**Task directions:**
The answer must be an exact copy of the lines from the top of the listing below through the line with "данного обсуждения, и", with no pictures.

BEGIN

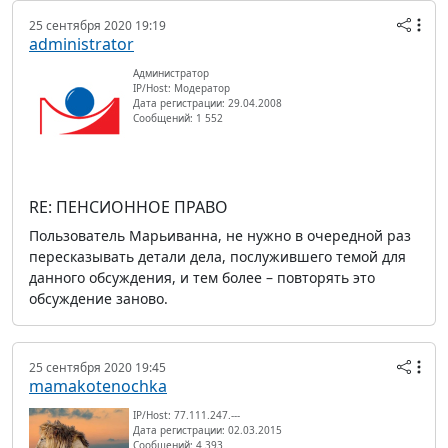
25 сентября 2020 19:19
administrator
Администратор
IP/Host: Модератор
Дата регистрации: 29.04.2008
Сообщений: 1 552
RE: ПЕНСИОННОЕ ПРАВО
Пользователь Марьиванна, не нужно в очередной раз
пересказывать детали дела, послужившего темой для
данного обсуждения, и тем более – повторять это
обсуждение заново.
25 сентября 2020 19:45
mamakotenochka
IP/Host: 77.111.247.---
Дата регистрации: 02.03.2015
Сообщений: 4 393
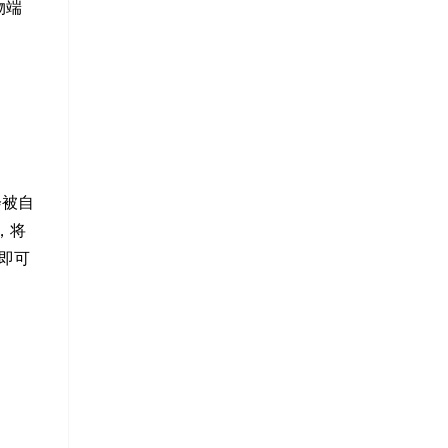
物端
会被自
，将
即可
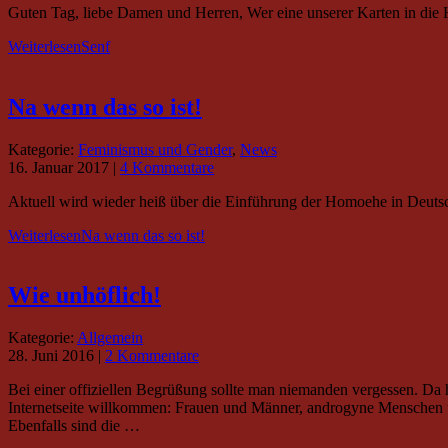
Guten Tag, liebe Damen und Herren, Wer eine unserer Karten in die H
Weiterlesen
Senf
Na wenn das so ist!
Kategorie:
Feminismus und Gender
,
News
16. Januar 2017
|
4 Kommentare
Aktuell wird wieder heiß über die Einführung der Homoehe in Deutsc
Weiterlesen
Na wenn das so ist!
Wie unhöflich!
Kategorie:
Allgemein
28. Juni 2016
|
2 Kommentare
Bei einer offiziellen Begrüßung sollte man niemanden vergessen. Da h
Internetseite willkommen: Frauen und Männer, androgyne Menschen 
Ebenfalls sind die …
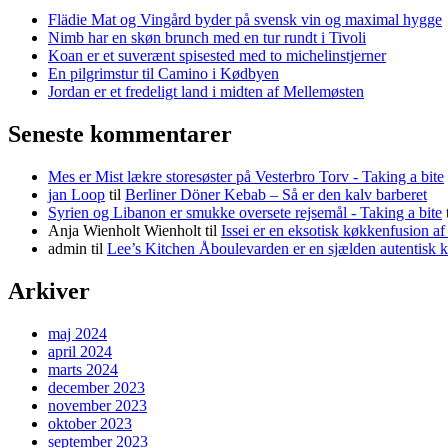
Flädie Mat og Vingård byder på svensk vin og maximal hygge
Nimb har en skøn brunch med en tur rundt i Tivoli
Koan er et suverænt spisested med to michelinstjerner
En pilgrimstur til Camino i Kødbyen
Jordan er et fredeligt land i midten af Mellemøsten
Seneste kommentarer
Mes er Mist lækre storesøster på Vesterbro Torv - Taking a bite
jan Loop
til
Berliner Döner Kebab – Så er den kalv barberet
Syrien og Libanon er smukke oversete rejsemål - Taking a bite
Anja Wienholt Wienholt
til
Issei er en eksotisk køkkenfusion a
admin
til
Lee’s Kitchen Åboulevarden er en sjælden autentisk 
Arkiver
maj 2024
april 2024
marts 2024
december 2023
november 2023
oktober 2023
september 2023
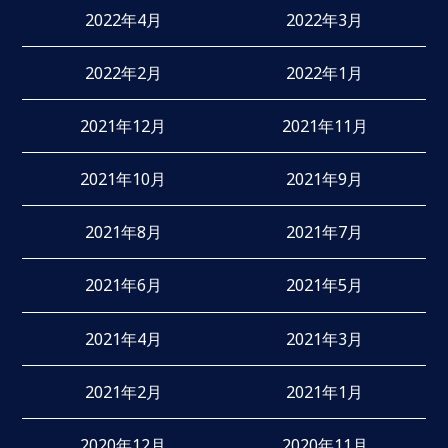
2022年4月
2022年3月
2022年2月
2022年1月
2021年12月
2021年11月
2021年10月
2021年9月
2021年8月
2021年7月
2021年6月
2021年5月
2021年4月
2021年3月
2021年2月
2021年1月
2020年12月
2020年11月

END

**Result for this task:**
25 сентября 2020 19:19
administrator
Администратор
IP/Host: Модератор
Дата регистрации: 29.04.2008
Сообщений: 1 552
RE: ПЕНСИОННОЕ ПРАВО
Пользователь Марьиванна, не нужно в очередной раз
пересказывать детали дела, послужившего темой для
данного обсуждения, и тем более – повторять это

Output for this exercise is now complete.